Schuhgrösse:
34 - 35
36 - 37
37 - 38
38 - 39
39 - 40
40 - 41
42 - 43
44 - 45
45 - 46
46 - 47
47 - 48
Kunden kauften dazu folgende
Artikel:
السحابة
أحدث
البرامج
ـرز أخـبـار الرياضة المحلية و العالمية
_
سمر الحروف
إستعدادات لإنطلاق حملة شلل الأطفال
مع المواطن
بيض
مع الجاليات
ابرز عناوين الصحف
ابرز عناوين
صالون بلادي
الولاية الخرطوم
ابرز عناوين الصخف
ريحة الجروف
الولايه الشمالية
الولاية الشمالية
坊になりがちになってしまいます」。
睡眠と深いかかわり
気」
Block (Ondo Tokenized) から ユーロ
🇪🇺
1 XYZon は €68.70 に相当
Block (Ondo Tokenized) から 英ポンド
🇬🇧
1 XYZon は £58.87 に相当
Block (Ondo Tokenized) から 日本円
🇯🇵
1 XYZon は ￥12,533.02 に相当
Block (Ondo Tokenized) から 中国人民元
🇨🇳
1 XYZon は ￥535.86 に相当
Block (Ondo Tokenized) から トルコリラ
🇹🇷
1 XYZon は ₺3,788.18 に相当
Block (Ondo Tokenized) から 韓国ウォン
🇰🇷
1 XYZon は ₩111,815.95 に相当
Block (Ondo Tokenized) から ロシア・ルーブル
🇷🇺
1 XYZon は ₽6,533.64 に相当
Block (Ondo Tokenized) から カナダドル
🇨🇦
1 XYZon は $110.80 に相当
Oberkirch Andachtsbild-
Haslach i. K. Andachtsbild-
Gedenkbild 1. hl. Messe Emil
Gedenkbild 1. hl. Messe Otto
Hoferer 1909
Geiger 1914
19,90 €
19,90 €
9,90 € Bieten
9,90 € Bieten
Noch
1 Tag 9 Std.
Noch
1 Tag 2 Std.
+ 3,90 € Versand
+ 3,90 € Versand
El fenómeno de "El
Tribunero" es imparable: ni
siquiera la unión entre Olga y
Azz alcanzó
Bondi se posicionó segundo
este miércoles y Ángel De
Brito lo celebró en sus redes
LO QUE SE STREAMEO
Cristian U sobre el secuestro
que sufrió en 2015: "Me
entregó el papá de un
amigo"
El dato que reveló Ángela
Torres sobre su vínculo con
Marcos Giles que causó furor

==

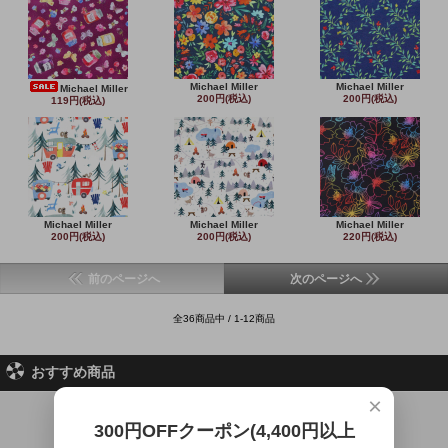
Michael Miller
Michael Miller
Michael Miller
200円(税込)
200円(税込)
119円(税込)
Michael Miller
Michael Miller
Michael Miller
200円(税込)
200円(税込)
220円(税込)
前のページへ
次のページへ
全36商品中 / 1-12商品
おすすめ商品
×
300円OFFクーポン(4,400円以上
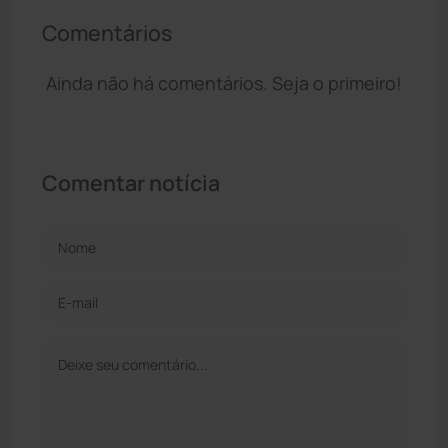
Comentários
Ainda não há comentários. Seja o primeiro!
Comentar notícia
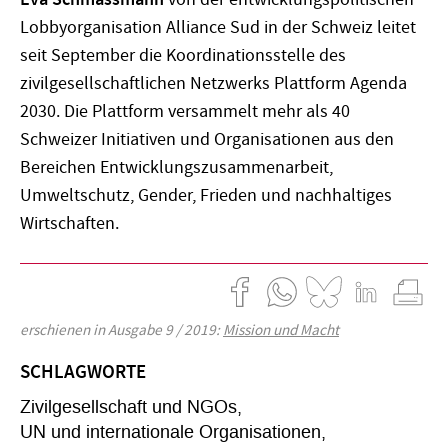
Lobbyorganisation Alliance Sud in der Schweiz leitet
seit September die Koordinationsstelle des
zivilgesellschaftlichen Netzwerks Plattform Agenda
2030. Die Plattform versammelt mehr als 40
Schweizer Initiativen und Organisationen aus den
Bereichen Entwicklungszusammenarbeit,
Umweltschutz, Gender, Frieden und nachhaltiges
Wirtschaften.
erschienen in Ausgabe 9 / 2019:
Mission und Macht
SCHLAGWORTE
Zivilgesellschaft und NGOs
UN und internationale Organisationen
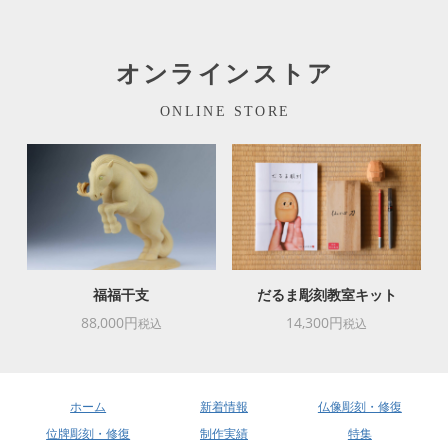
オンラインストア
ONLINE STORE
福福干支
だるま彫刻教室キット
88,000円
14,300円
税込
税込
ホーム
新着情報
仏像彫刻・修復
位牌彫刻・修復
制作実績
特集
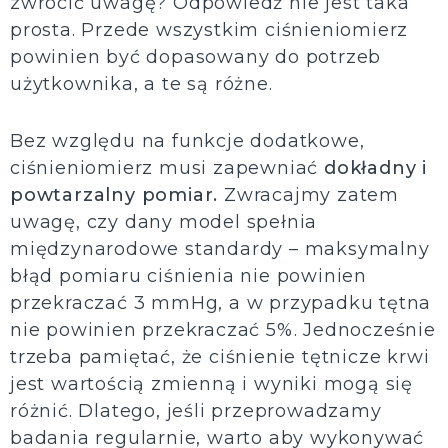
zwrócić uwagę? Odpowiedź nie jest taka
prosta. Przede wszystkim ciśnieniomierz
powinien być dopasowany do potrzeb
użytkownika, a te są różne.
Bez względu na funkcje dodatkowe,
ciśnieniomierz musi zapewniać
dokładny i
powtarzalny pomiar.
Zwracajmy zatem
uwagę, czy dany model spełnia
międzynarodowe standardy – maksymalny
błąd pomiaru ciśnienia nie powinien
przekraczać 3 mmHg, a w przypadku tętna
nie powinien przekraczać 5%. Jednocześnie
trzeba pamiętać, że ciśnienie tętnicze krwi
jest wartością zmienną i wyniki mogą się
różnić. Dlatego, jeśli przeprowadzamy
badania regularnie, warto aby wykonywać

AIM OF THE EXERCISE:
Starting at the line that contains "Cristian U sobre el secuestro" and stopping after the line that contains "Marcos Giles que causó furor", write out every line exactly as it appears above, and no other line.

EXERCISE RESPONSE:
Cristian U sobre el secuestro
que sufrió en 2015: "Me
entregó el papá de un
amigo"
El dato que reveló Ángela
Torres sobre su vínculo con
Marcos Giles que causó furor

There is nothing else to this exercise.